[Records excerpted from a collection]

Content starts

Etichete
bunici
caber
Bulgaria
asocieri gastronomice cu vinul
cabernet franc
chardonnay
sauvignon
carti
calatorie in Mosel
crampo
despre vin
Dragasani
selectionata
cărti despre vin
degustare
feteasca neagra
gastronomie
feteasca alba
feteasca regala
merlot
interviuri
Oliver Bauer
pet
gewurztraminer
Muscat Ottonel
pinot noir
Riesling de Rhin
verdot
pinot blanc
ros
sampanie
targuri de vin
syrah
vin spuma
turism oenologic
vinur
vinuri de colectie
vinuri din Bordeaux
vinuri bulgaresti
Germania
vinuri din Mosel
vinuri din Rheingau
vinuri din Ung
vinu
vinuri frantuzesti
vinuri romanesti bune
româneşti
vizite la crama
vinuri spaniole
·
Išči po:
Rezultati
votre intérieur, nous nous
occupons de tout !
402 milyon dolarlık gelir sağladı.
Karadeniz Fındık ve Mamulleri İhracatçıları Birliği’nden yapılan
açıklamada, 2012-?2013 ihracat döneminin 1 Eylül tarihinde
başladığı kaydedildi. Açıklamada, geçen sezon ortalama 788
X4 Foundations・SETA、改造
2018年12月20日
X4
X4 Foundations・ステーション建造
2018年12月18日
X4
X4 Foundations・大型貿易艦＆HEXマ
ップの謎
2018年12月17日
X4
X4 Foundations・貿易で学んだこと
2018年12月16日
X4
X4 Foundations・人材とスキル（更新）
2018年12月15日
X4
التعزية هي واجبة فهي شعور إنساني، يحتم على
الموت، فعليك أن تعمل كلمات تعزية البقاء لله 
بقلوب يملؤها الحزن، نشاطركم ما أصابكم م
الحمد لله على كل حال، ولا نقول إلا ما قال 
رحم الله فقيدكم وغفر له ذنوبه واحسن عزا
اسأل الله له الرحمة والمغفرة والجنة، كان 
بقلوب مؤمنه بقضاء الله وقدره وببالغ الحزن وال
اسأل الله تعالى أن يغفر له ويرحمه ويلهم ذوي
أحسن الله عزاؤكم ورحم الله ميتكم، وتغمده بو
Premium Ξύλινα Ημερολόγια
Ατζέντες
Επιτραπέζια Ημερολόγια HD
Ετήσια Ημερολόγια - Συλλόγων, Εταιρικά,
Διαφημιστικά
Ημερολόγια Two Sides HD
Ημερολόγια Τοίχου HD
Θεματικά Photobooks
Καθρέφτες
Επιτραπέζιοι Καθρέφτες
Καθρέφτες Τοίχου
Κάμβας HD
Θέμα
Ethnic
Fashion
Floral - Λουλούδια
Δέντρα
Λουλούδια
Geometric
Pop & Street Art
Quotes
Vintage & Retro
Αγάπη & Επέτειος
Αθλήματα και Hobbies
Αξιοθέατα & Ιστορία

Content ends

▶ TRY IT: Retype the entries exactly, including every line.

▶ RESULT:
Etichete
bunici
caber
Bulgaria
asocieri gastronomice cu vinul
cabernet franc
chardonnay
sauvignon
carti
calatorie in Mosel
crampo
despre vin
Dragasani
selectionata
cărti despre vin
degustare
feteasca neagra
gastronomie
feteasca alba
feteasca regala
merlot
interviuri
Oliver Bauer
pet
gewurztraminer
Muscat Ottonel
pinot noir
Riesling de Rhin
verdot
pinot blanc
ros
sampanie
targuri de vin
syrah
vin spuma
turism oenologic
vinur
vinuri de colectie
vinuri din Bordeaux
vinuri bulgaresti
Germania
vinuri din Mosel
vinuri din Rheingau
vinuri din Ung
vinu
vinuri frantuzesti
vinuri romanesti bune
româneşti
vizite la crama
vinuri spaniole
·
Išči po:
Rezultati
votre intérieur, nous nous
occupons de tout !
402 milyon dolarlık gelir sağladı.
Karadeniz Fındık ve Mamulleri İhracatçıları Birliği’nden yapılan
açıklamada, 2012-?2013 ihracat döneminin 1 Eylül tarihinde
başladığı kaydedildi. Açıklamada, geçen sezon ortalama 788
X4 Foundations・SETA、改造
2018年12月20日
X4
X4 Foundations・ステーション建造
2018年12月18日
X4
X4 Foundations・大型貿易艦＆HEXマ
ップの謎
2018年12月17日
X4
X4 Foundations・貿易で学んだこと
2018年12月16日
X4
X4 Foundations・人材とスキル（更新）
2018年12月15日
X4
التعزية هي واجبة فهي شعور إنساني، يحتم على
الموت، فعليك أن تعمل كلمات تعزية البقاء لله 
بقلوب يملؤها الحزن، نشاطركم ما أصابكم م
الحمد لله على كل حال، ولا نقول إلا ما قال 
رحم الله فقيدكم وغفر له ذنوبه واحسن عزا
اسأل الله له الرحمة والمغفرة والجنة، كان 
بقلوب مؤمنه بقضاء الله وقدره وببالغ الحزن وال
اسأل الله تعالى أن يغفر له ويرحمه ويلهم ذوي
أحسن الله عزاؤكم ورحم الله ميتكم، وتغمده بو
Premium Ξύλινα Ημερολόγια
Ατζέντες
Επιτραπέζια Ημερολόγια HD
Ετήσια Ημερολόγια - Συλλόγων, Εταιρικά,
Διαφημιστικά
Ημερολόγια Two Sides HD
Ημερολόγια Τοίχου HD
Θεματικά Photobooks
Καθρέφτες
Επιτραπέζιοι Καθρέφτες
Καθρέφτες Τοίχου
Κάμβας HD
Θέμα
Ethnic
Fashion
Floral - Λουλούδια
Δέντρα
Λουλούδια
Geometric
Pop & Street Art
Quotes
Vintage & Retro
Αγάπη & Επέτειος
Αθλήματα και Hobbies
Αξιοθέατα & Ιστορία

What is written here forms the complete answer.